On en parle encore dans les chaumières. Tant ivoiriennes que burkinabè. Le meurtre tragique du Dr Balla Kéita, survenu au Burkina Faso, est un mystère sans fin…
Nuit du 1er au 2 août 2002. Ouagadougou est brutalement réveillé par un tonnerre au bruit infernal. La nouvelle qui tombe est terrible. Cruelle. Le Dr Balla Kéita, le « lion » du marigot politique ivoirien a passé l’arme à gauche, victime d’un assassinat dont la cruauté le dispute au tragique.
C’est la stupéfaction à Ouagadougou. À Abidjan, on s’interroge. Dans le reste du monde, on suppute et on spécule sur les mobiles éventuels de ce lâche homicide. Pourquoi ?
20 ans après … Que de souvenirs tristes ! Une affaire trouble, troublée et… troublante. 20 ans après cet assassinat macabre et, pour le moins horrible, continue de tarauder les esprits. De polariser, encore et encore, l’entendement des humains que nous sommes : Pourquoi ? Que s’est-il passé ? Qui a tué Balla ? Encore une de ces énigmes de notre histoire contemporaine, remise au goût du jour ces derniers temps, dans les journaux et sur les plateformes numériques et digitales. Mais, pourra-t-on jamais, un jour l’élucider, en trouver les mobiles réels ? Qui en voulait tant à Balla, au point qu’il n’existât plus ? Qui ?… Interrogation cocasse s’il en est…

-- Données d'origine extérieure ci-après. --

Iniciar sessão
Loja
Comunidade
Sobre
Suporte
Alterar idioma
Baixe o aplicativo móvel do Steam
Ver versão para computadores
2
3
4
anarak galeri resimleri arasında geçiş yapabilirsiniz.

Les incantations des politiques ainsi que des officines et chapelles à immoler sur l’autel des sacrifiés, ont entonné un hymne discordant, cynique et abjecte.
Bref, je me serais abstenu de revenir sur cette triste affaire. Faut-il garder le silence ? N’y a-t-il pas des interrogations qui justifieraient que l’on revînt sur ce drame ? Ce crime crapuleux ? Chaque année, chaque 1er août, la question lancinante de l’assassinat du Dr Balla Kéita revient inexorablement ? Refait surface et alimente les chroniques et les débats de toutes sortes. Il est clair que, la ‘’conscience collective’’ ne s’en est pas encore remise malgré nombre d’allégations peu ou prou fiables. Bref !

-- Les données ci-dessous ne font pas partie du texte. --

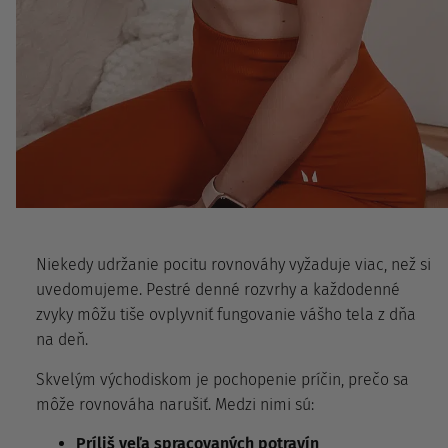
Niekedy udržanie pocitu rovnováhy vyžaduje viac, než si
uvedomujeme. Pestré denné rozvrhy a každodenné
zvyky môžu tiše ovplyvniť fungovanie vášho tela z dňa
na deň.
Skvelým východiskom je pochopenie príčin, prečo sa
môže rovnováha narušiť. Medzi nimi sú:
Príliš veľa spracovaných potravín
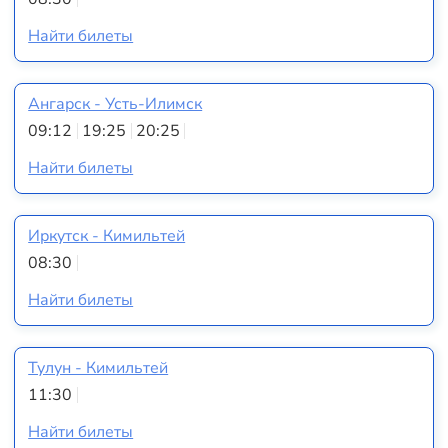
Найти билеты
Ангарск - Усть-Илимск
09:12
19:25
20:25
Найти билеты
Иркутск - Кимильтей
08:30
Найти билеты
Тулун - Кимильтей
11:30
Найти билеты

Les premières réactions sont à charge. Très peu de compassion. Pourquoi ? Cela tient à la personnalité par trop forte et truculente de l’ancien Ministre de l’Education nationale, de l’Enseignement et de la Recherche scientifique.

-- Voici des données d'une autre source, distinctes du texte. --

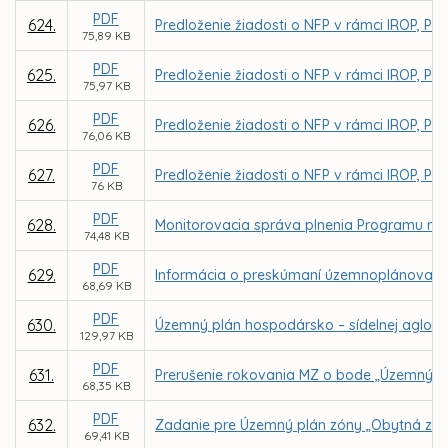
PDF
624.
Predloženie žiadosti o NFP v rámci IROP, PO 4
75,89 KB
PDF
625.
Predloženie žiadosti o NFP v rámci IROP, PO 
75,97 KB
PDF
626.
Predloženie žiadosti o NFP v rámci IROP, PO 
76,06 KB
PDF
627.
Predloženie žiadosti o NFP v rámci IROP, PO 4
76 KB
PDF
628.
Monitorovacia správa plnenia Programu roz
74,48 KB
PDF
629.
Informácia o preskúmaní územnoplánovace
68,69 KB
PDF
630.
Územný plán hospodársko – sídelnej aglome
129,97 KB
PDF
631.
Prerušenie rokovania MZ o bode „Územný pl
68,35 KB
PDF
632.
Zadanie pre Územný plán zóny „Obytná zón
69,41 KB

Mais, que s’est-il véritablement passé ce jour-là ? Qu’est-il arrivé effectivement à Balla ? Qu’est-ce qui a pu justifier que, les auteurs arrivassent à poser un tel acte criminel ? Que, personne n’en ai rien vu ? Rien entendu ?
Des questions assurément. Des interrogations légitimes aussi. Mais, quasiment toujours sans réponse ! Cette réflexion sonne comme une révolte. L’opinion a le droit d’être un peu mieux éclairée sur tant et tant de zones d’ombres…
De fait, grâce à ma grande proximité, avec le ‘’patron’’ du pouvoir à Ouagadougou et, pour tenir compte des relations affectives et fraternelles très fortes, que, le Dr Balla Kéita et moi, partagions, je m’en ouvris au maître des lieux, sur mon souhait ; d’y faire venir à Ouaga, des journalistes ivoiriens, de sorte que, la transparence guide les enquêtes. En « happy-few » et « spin’s doctor » le maître de « céans » très affecté et triste accéda à ma requête. C’est ainsi que, je pus faire faire ; le voyage à une délégation de huit (8) journalistes ivoiriens à Ouagadougou. Malgré la douleur qui le dévastait, Compaoré mit tout en œuvre pour élucider ce crime macabre. Rarement, je l’avais vu aussi dévasté.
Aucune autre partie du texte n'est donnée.